Task objective
Every record is to be duplicated exactly as it reads, without its images.
--- Task inputs ---
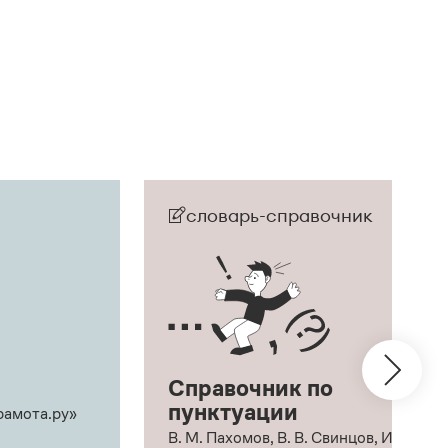
словарь-справочник
Справочник по
пунктуации
рамота.ру»
В. М. Пахомов, В. В. Свинцов, И. В.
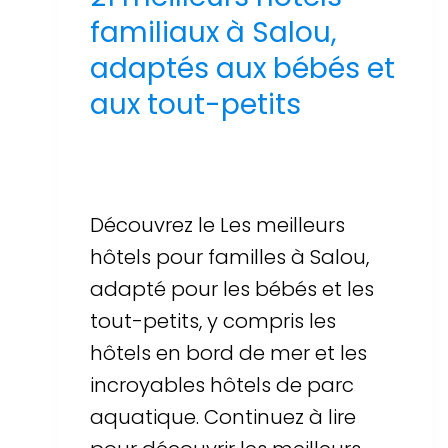
familiaux à Salou,
adaptés aux bébés et
aux tout-petits
Par
Sergi Llop Penella
16 de juin de 2026
Découvrez le Les meilleurs
hôtels pour familles à Salou,
adapté pour les bébés et les
tout-petits, y compris les
hôtels en bord de mer et les
incroyables hôtels de parc
aquatique. Continuez à lire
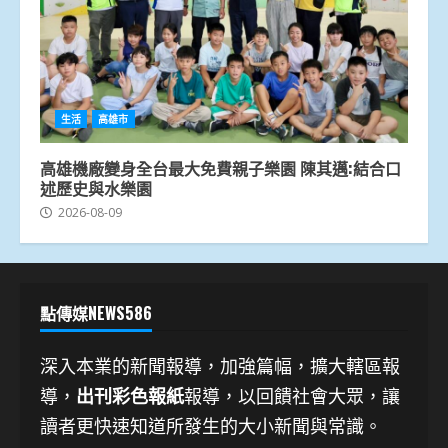
生活
高雄市
高雄機廠變身全台最大免費親子樂園 陳其邁:結合口
述歷史與水樂園
2026-08-09
點傳媒NEWS586
深入本業的新聞報導，加強篇幅，擴大轄區報
導，
出刊彩色報紙
報導，以回饋社會大眾，讓
讀者更快速知道所發生的大小新聞與常識。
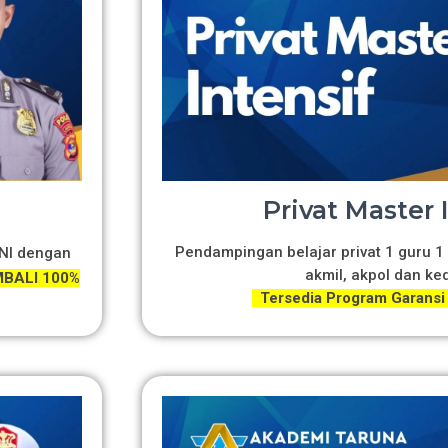
Privat Master 
Pendampingan belajar privat 1 guru 1 
TNI dengan
akmil, akpol dan ke
BALI 100%
Tersedia Program Garansi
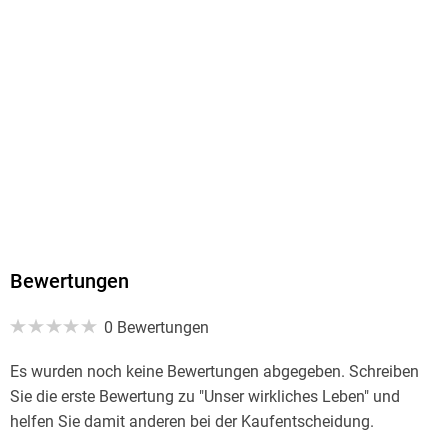
Ja
Produktart
MP3 format
Dateiformat
MP3
Audioinhalt
Hörbuch
GTIN
9788728094662
Bewertungen
0 Bewertungen
Es wurden noch keine Bewertungen abgegeben. Schreiben
Sie die erste Bewertung zu "Unser wirkliches Leben" und
helfen Sie damit anderen bei der Kaufentscheidung.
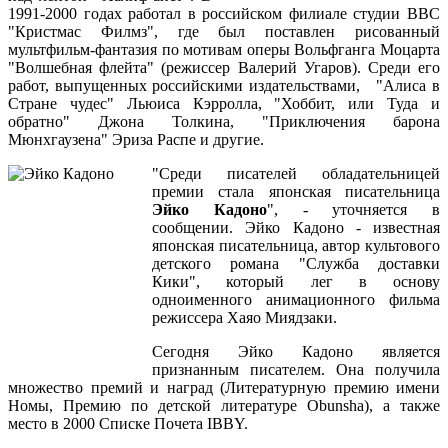
1991-2000 годах работал в российском филиале студии ВВС
"Кристмас Филмз", где был поставлен рисованный
мультфильм-фантазия по мотивам оперы Вольфганга Моцарта
"Волшебная флейта" (режиссер Валерий Угаров). Среди его
работ, выпущенных российскими издательствами, "Алиса в
Стране чудес" Льюиса Кэрролла, "Хоббит, или Туда и
обратно" Джона Толкина, "Приключения барона
Мюнхгаузена" Эриза Распе и другие.
"Среди писателей обладательницей
премии стала японская писательница
Эйко Кадоно
", - уточняется в
сообщении. Эйко Кадоно - известная
японская писательница, автор культового
детского романа "Служба доставки
Кики", который лег в основу
одноименного анимационного фильма
режиссера Хаяо Миядзаки.
Сегодня Эйко Кадоно является
признанным писателем. Она получила
множество премий и наград (Литературную премию имени
Номы, Премию по детской литературе Obunsha), а также
место в 2000 Списке Почета IBBY.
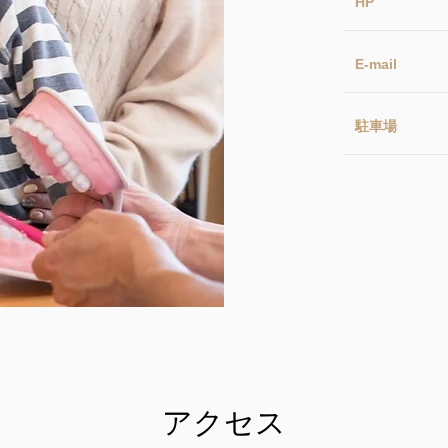
HP
E-mail
​駐車場
​アクセス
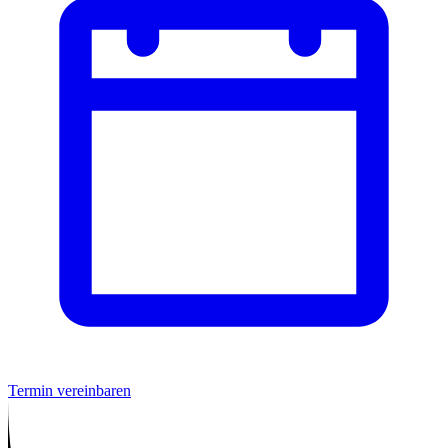
Termin vereinbaren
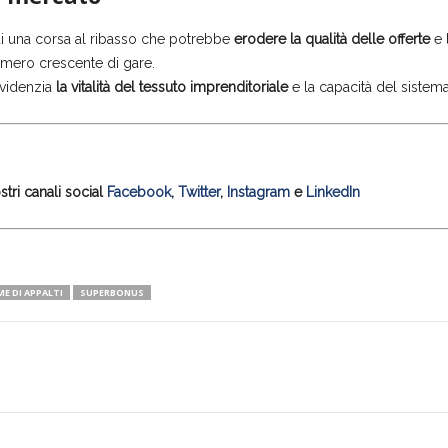
o di una corsa al ribasso che potrebbe
erodere la qualità delle offerte
e 
numero crescente di gare.
videnzia
la vitalità del tessuto imprenditoriale
e la capacità del sistema e
tri canali social
Facebook
,
Twitter
,
Instagram
e
LinkedIn
ME DI APPALTI
SUPERBONUS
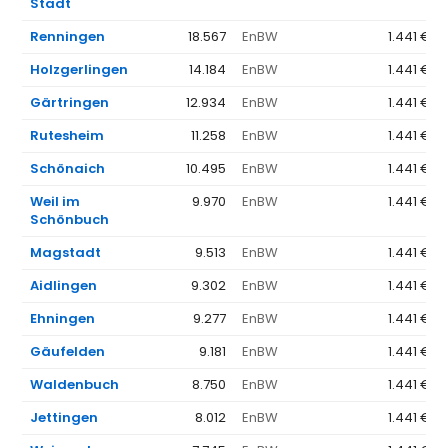
Stadt
Renningen
18.567
EnBW
1.441 €
Holzgerlingen
14.184
EnBW
1.441 €
Gärtringen
12.934
EnBW
1.441 €
Rutesheim
11.258
EnBW
1.441 €
Schönaich
10.495
EnBW
1.441 €
Weil im
9.970
EnBW
1.441 €
Schönbuch
Magstadt
9.513
EnBW
1.441 €
Aidlingen
9.302
EnBW
1.441 €
Ehningen
9.277
EnBW
1.441 €
Gäufelden
9.181
EnBW
1.441 €
Waldenbuch
8.750
EnBW
1.441 €
Jettingen
8.012
EnBW
1.441 €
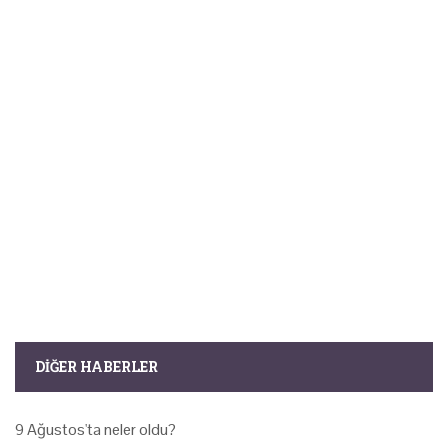
DIĞER HABERLER
9 Ağustos'ta neler oldu?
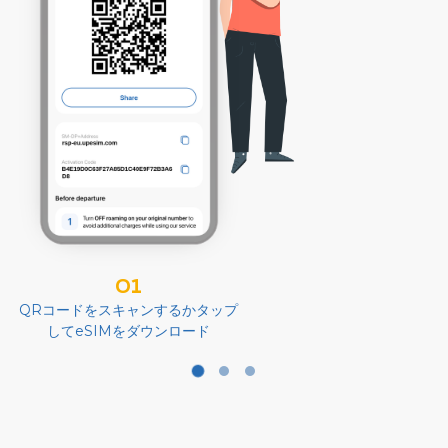
01
QRコードをスキャンするかタップ
してeSIMをダウンロード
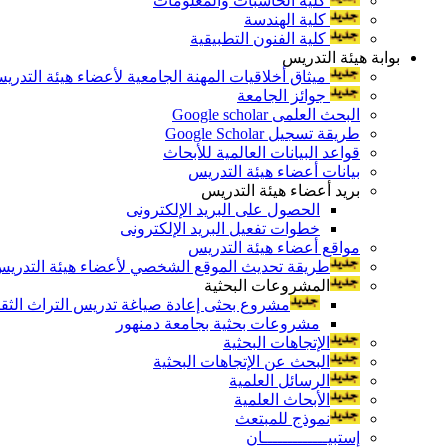
كلية الحاسبات والمعلومات
كلية الهندسة
كلية الفنون التطبيقية
بوابة هيئة التدريس
ميثاق أخلاقيات المهنة الجامعية لأعضاء هيئة التدري
جوائز الجامعة
البحث العلمى Google scholar
طريقة تسجيل Google Scholar
قواعد البيانات العالمية للأبحاث
بيانات أعضاء هيئة التدريس
بريد أعضاء هيئة التدريس
الحصول على البريد الإلكترونى
خطوات تفعيل البريد الإلكترونى
مواقع أعضاء هيئة التدريس
طريقة تحديث الموقع الشخصي لأعضاء هيئة التدريس و
المشروعات البحثية
مشروع بحثى إعادة صياغة تدريس التراث الثقافى 
مشروعات بحثية بجامعة دمنهور
الإتجاهات البحثية
البحث عن الإتجاهات البحثية
الرسائل العلمية
الأبحاث العلمية
نموذج للمبتعث
إستبيـــــــــــــان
---
Task answer
словарь-справочник
Справочник по
пунктуации
рамота.ру»
В. М. Пахомов, В. В. Свинцов, И. В.
familiaux à Salou,
adaptés aux bébés et
aux tout-petits
Par
Sergi Llop Penella
16 de juin de 2026
Découvrez le Les meilleurs
hôtels pour familles à Salou,
adapté pour les bébés et les
tout-petits, y compris les
hôtels en bord de mer et les
incroyables hôtels de parc
aquatique. Continuez à lire
生活
高雄市
高雄機廠變身全台最大免費親子樂園 陳其邁:結合口
述歷史與水樂園
2026-08-09
點傳媒NEWS586
深入本業的新聞報導，加強篇幅，擴大轄區報
導，
出刊彩色報紙
報導，以回饋社會大眾，讓
讀者更快速知道所發生的大小新聞與常識。
Privat Master 
Pendampingan belajar privat 1 guru 1 
TNI dengan
akmil, akpol dan ke
BALI 100%
Tersedia Program Garansi
Ja
Produktart
MP3 format
Dateiformat
MP3
Audioinhalt
Hörbuch
GTIN
9788728094662
Bewertungen
0 Bewertungen
Es wurden noch keine Bewertungen abgegeben. Schreiben
Sie die erste Bewertung zu "Unser wirkliches Leben" und
helfen Sie damit anderen bei der Kaufentscheidung.
1991-2000 годах работал в российском филиале студии ВВС
"Кристмас Филмз", где был поставлен рисованный
мультфильм-фантазия по мотивам оперы Вольфганга Моцарта
"Волшебная флейта" (режиссер Валерий Угаров). Среди его
работ, выпущенных российскими издательствами, "Алиса в
Стране чудес" Льюиса Кэрролла, "Хоббит, или Туда и
обратно" Джона Толкина, "Приключения барона
Мюнхгаузена" Эриза Распе и другие.
"Среди писателей обладательницей
премии стала японская писательница
Эйко Кадоно
", - уточняется в
сообщении. Эйко Кадоно - известная
японская писательница, автор культового
детского романа "Служба доставки
Кики", который лег в основу
одноименного анимационного фильма
режиссера Хаяо Миядзаки.
Сегодня Эйко Кадоно является
признанным писателем. Она получила
множество премий и наград (Литературную премию имени
Номы, Премию по детской литературе Obunsha), а также
место в 2000 Списке Почета IBBY.
HP
E-mail
​駐車場
​アクセス
Termin vereinbaren
o di una corsa al ribasso che potrebbe
erodere la qualità delle offerte
e 
numero crescente di gare.
videnzia
la vitalità del tessuto imprenditoriale
e la capacità del sistema e
tri canali social
Facebook
,
Twitter
,
Instagram
e
LinkedIn
ME DI APPALTI
SUPERBONUS
Stadt
Renningen
18.567
EnBW
1.441 €
Holzgerlingen
14.184
EnBW
1.441 €
Gärtringen
12.934
EnBW
1.441 €
Rutesheim
11.258
EnBW
1.441 €
Schönaich
10.495
EnBW
1.441 €
Weil im
9.970
EnBW
1.441 €
Schönbuch
Magstadt
9.513
EnBW
1.441 €
Aidlingen
9.302
EnBW
1.441 €
Ehningen
9.277
EnBW
1.441 €
Gäufelden
9.181
EnBW
1.441 €
Waldenbuch
8.750
EnBW
1.441 €
Jettingen
8.012
EnBW
1.441 €
DIĞER HABERLER
9 Ağustos'ta neler oldu?
01
QRコードをスキャンするかタップ
してeSIMをダウンロード
كلية الحاسبات والمعلومات
كلية الهندسة
كلية الفنون التطبيقية
بوابة هيئة التدريس
ميثاق أخلاقيات المهنة الجامعية لأعضاء هيئة التدري
جوائز الجامعة
البحث العلمى Google scholar
طريقة تسجيل Google Scholar
قواعد البيانات العالمية للأبحاث
بيانات أعضاء هيئة التدريس
بريد أعضاء هيئة التدريس
الحصول على البريد الإلكترونى
خطوات تفعيل البريد الإلكترونى
مواقع أعضاء هيئة التدريس
طريقة تحديث الموقع الشخصي لأعضاء هيئة التدريس و
المشروعات البحثية
مشروع بحثى إعادة صياغة تدريس التراث الثقافى 
مشروعات بحثية بجامعة دمنهور
الإتجاهات البحثية
البحث عن الإتجاهات البحثية
الرسائل العلمية
الأبحاث العلمية
نموذج للمبتعث
إستبيـــــــــــــان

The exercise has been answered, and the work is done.